# [Instructions to follow]
For this exercise, restate word for word only the lines from the one containing "allel execution" through the last line below. Pictures do not get copied.
(Extracted entries begins)
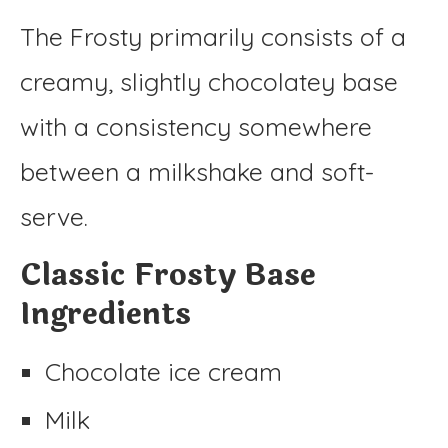
The Frosty primarily consists of a
creamy, slightly chocolatey base
with a consistency somewhere
between a milkshake and soft-
serve.
Classic Frosty Base
Ingredients
Chocolate ice cream
Milk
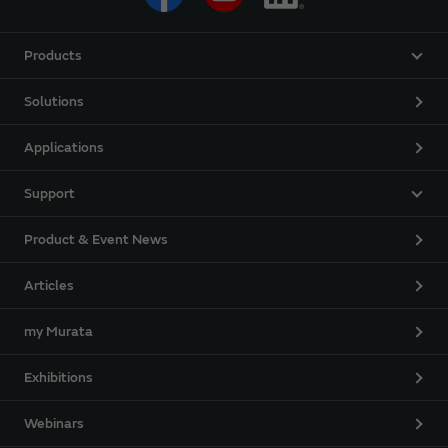
Products
Solutions
Applications
Support
Product & Event News
Articles
my Murata
Exhibitions
Webinars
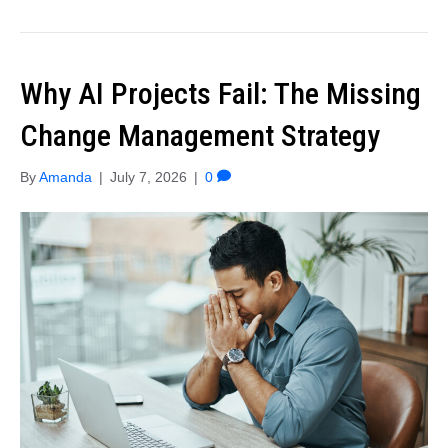
Why AI Projects Fail: The Missing
Change Management Strategy
By
Amanda
|
July 7, 2026
|
0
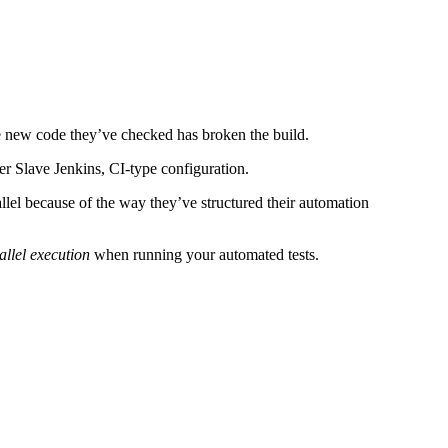
the new code they’ve checked has broken the build.
er Slave Jenkins, CI-type configuration.
allel because of the way they’ve structured their automation
allel execution
when running your automated tests.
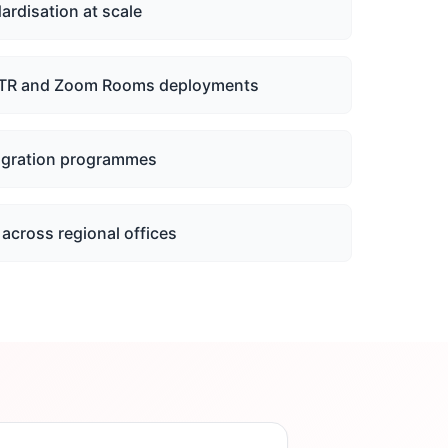
ardisation at scale
TR and Zoom Rooms deployments
igration programmes
across regional offices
(Extracted entries ends)
# [Result]
allel execution
when running your automated tests.
ardisation at scale
TR and Zoom Rooms deployments
igration programmes
across regional offices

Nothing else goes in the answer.